The biggest strength of Wadjet Eye's games has always been their elaborately-built settings and their history, and the game drip-feeds just enough of what this future is like and how easy it is to live there to give the player enough of a window but without swamping them with a database of optional exposition. Players quickly learn what the Trance is, what wetware is and does and its importance in modern computer systems out of plot necessity, gradually also gleaning the reshaped geography, socio-political climate, the increased disparity in living conditions between the haves and have-nots and snippets of the events, often calamitous, that occurred between our present day and theirs.
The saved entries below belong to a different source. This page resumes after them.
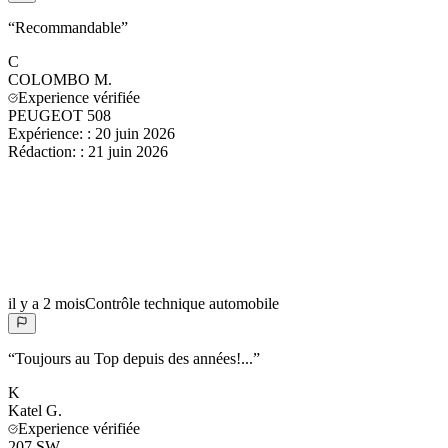
“
Recommandable
”
C
COLOMBO
M.
Experience vérifiée
PEUGEOT 508
Expérience:
:
20 juin 2026
Rédaction:
:
21 juin 2026
il y a 2 mois
Contrôle technique automobile
“
Toujours au Top depuis des années!...
”
K
Katel
G.
Experience vérifiée
207 SW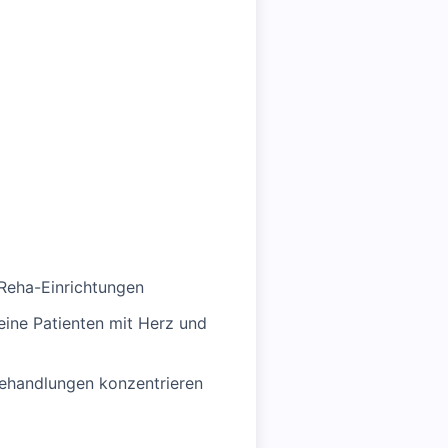
Reha-Einrichtungen
eine Patienten mit Herz und
 Behandlungen konzentrieren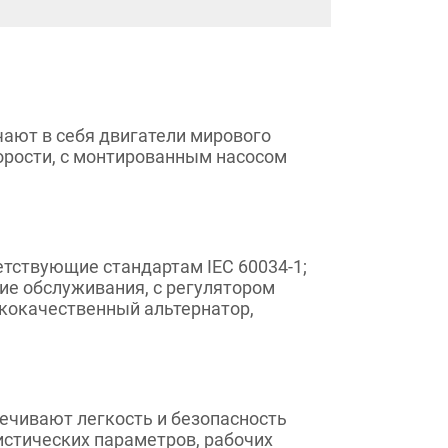
ючают в себя двигатели мирового
орости, с монтированным насосом
тствующие стандартам IEC 60034-1;
ющие обслуживания, с регулятором
кокачественный альтернатор,
ечивают легкость и безопасность
истических параметров, рабочих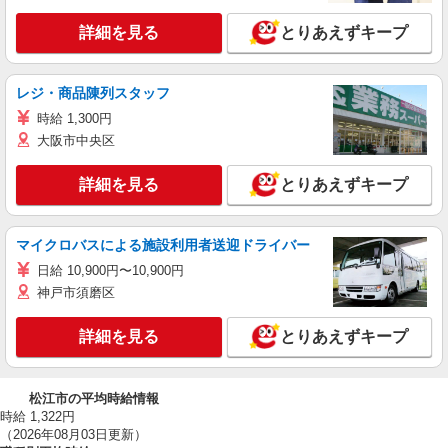
詳細を見る
とりあえずキープ
レジ・商品陳列スタッフ
時給 1,300円
大阪市中央区
詳細を見る
とりあえずキープ
マイクロバスによる施設利用者送迎ドライバー
日給 10,900円〜10,900円
神戸市須磨区
詳細を見る
とりあえずキープ
松江市の平均時給情報
時給 1,322円
（2026年08月03日更新）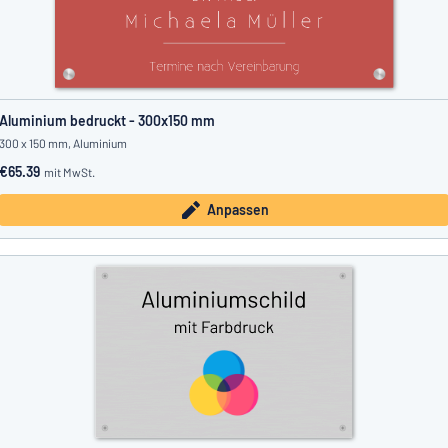
Aluminium bedruckt - 300x150 mm
300 x 150 mm, Aluminium
€65.39
mit MwSt.
Anpassen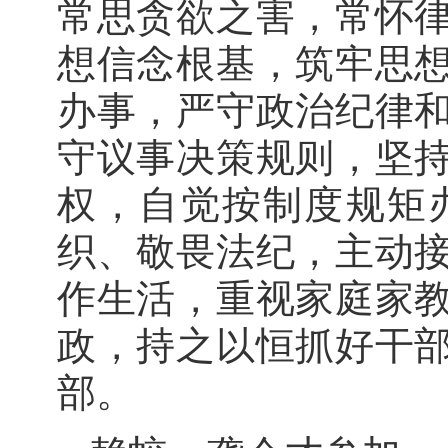
常思贪欲之害，常怀
想信念根基，筑牢思
办事，严守政治纪律
守议事决策规则，坚
权，自觉按制度规矩
织、敬畏法纪，主动
作生活，重视家庭家
政，持之以恒抓好干
部。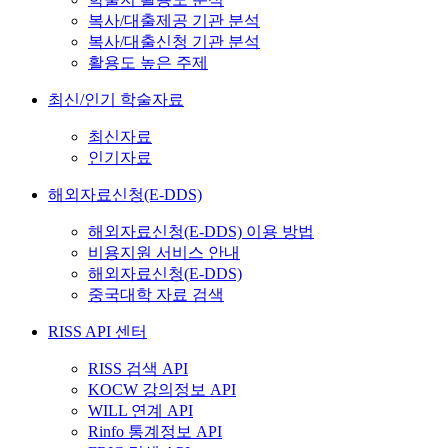
복사/대출제공 기관 분석
복사/대출신청 기관 분석
활용도 높은 주제
최신/인기 학술자료
최신자료
인기자료
해외자료신청(E-DDS)
해외자료신청(E-DDS) 이용 방법
비용지원 서비스 안내
해외자료신청(E-DDS)
중국대학 자료 검색
RISS API 센터
RISS 검색 API
KOCW 강의정보 API
WILL 연계 API
Rinfo 통계정보 API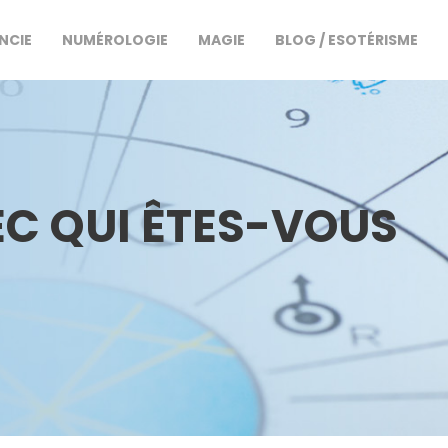
NCIE
NUMÉROLOGIE
MAGIE
BLOG / ESOTÉRISME
VEC QUI ÊTES-VOUS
Even if you aren't invested in the game's conspiracy-rich story, which once again sees multiple protagonists in the principled but mournful future-cop Dr. Charles Regis and the irreverent and pessimistic Trance-addicted hacker Latha Sesame, playing the game continually reveals new facts about this fascinating cyberpunk setting. Likewise, the puzzles are as on-point as ever: the initial puzzle in the Quick Look as Vinny hacks the annoying chirpy food replicator AI is one example of using both physical and cybernetic objects to produce solutions, which in turn affects the personalities of synthetic lifeforms and changes the dialogue to match. The puzzle that immediately follows the Quick Look takes the concept even further. I'd assume the whole game isn't like this, but given that one of the playable characters is a resourceful hacker and the other is no slouch in that department either - partly thanks to his wetware-enhanced partner Max Lao, (minor spoiler) the first transgendered video game character I've seen in a while - I have to imagine there'll be more Gibson-esque scenarios moving forward.

I hope this isn't the end we've seen of the Trance. I can't imagine it is, given it's built directly into Latha/Mandala's brain.
I hope this isn't the end we've seen of the Trance. I can't imagine it is, given it's built directly into Latha/Mandala's brain.

It's been a good few years recently for cyberpunk fans. Between Harebrained Schemes's successful reboot of Shadowrun and action games like Dex and Syndicate, not to mention upcoming games Cyberpunk 2077 and Deus Ex: Mankind Divided, we won't be hurting for jacked-in deckers and grimy neon cities anytime soon. Even so, I'd recommend genre fans check out Technobabylon, even though I'm not even halfway through it. As with TheBUTT and Life is Strange before it, the hooks are firmly in and I'm dedicated to seeing this story to its end.